There are multiple ways to examine the arterial baroreflex function in humans:

Spontaneous baroreflex sensitivity

The cardiac component of the arterial baroreflex can be assessed by tracking spontaneous beat-to-beat fluctuations in systolic BP and the intervals between cardiac beats (i.e., R-R intervals). Sequences of three or more consecutive beats in which systolic BP and R-R intervals change in the same direction are identified as arterial baroreflex sequences. A linear regression is applied to each individual sequence and the slopes of the systolic BP and R-R interval relationships are averaged for a measure of spontaneous cardiac baroreflex sensitivity, with steeper slopes representing greater sensitivity of the baroreflex function.

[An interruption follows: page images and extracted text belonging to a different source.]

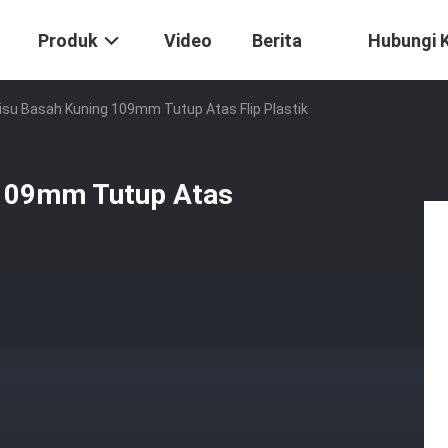
Produk
Video
Berita
Hubungi 
su Basah Kuning 109mm Tutup Atas Flip Plastik
 109mm Tutup Atas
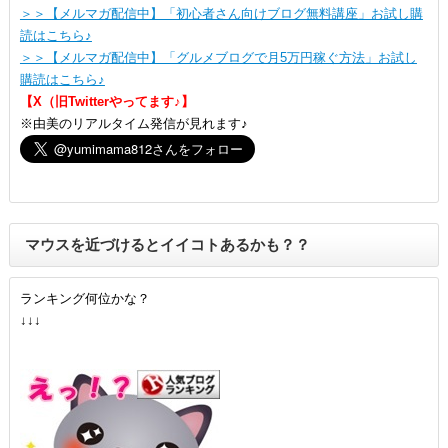
＞＞【メルマガ配信中】「初心者さん向けブログ無料講座」お試し購
読はこちら♪
＞＞【メルマガ配信中】「グルメブログで月5万円稼ぐ方法」お試し
購読はこちら♪
【X（旧Twitterやってます♪】
※由美のリアルタイム発信が見れます♪
マウスを近づけるとイイコトあるかも？？
ランキング何位かな？
↓↓↓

Similarly, the sympathetic component of the arterial baroreflex can be assessed by tracking spontaneous beat-to-beat fluctuations in diastolic BP and muscle sympathetic nerve activity (MSNA). The values of MSNA (burst incidence or total activity) are averaged in bins according to their corresponding diastolic BP values. Then, a linear regression is applied between the diastolic BP and MSNA averages. A steeper slope represents greater baroreflex sensitivity.

Modified Oxford technique

This technique consists of the use of vasoactive drugs to drive BP beyond spontaneous fluctuations. A bolus injection of the vasodilator drug sodium nitroprusside, leading to a drop in BP and a reflex increase in HR and MSNA, is followed 60 s later by a bolus injection of the vasoconstrictor drug phenylephrine, thereby leading to a rise in BP and a reflex decrease in HR and MSNA. Then, beat-to-beat systolic and diastolic BP are plotted versus the corresponding HR and MSNA values, respectively. The slope of the linear portion of the relationship between BP versus HR or MSNA is used to estimate baroreflex sensitivity.

Variable pressure neck chamber

This non-invasive technique consists of a collar placed around the anterior 2/3 of the neck to isolate the carotid baroreceptor responses in humans. When pressure is delivered at the collar, the carotid sinuses are compressed and transmural pressure is decreased, leading to a simulated hypotensive stimulus and increases in HR, MSNA and BP. Reciprocally, when suction is delivered, the carotid sinuses are stretched and transmural pressure is increased, leading to a simulated hypertensive stimulus and decreases in HR, MSNA and BP.

Experimental Setup Example of Variable Pressure Neck Chamber:

Experimental Setup Example of Variable Pressure Neck Chamber
Left: Example of experimental set-up using the variable pressure neck chamber. Right: Original tracing from one individual showing beat-to-beat heart rate and blood pressure in response to the application of neck suction at –60 Torr.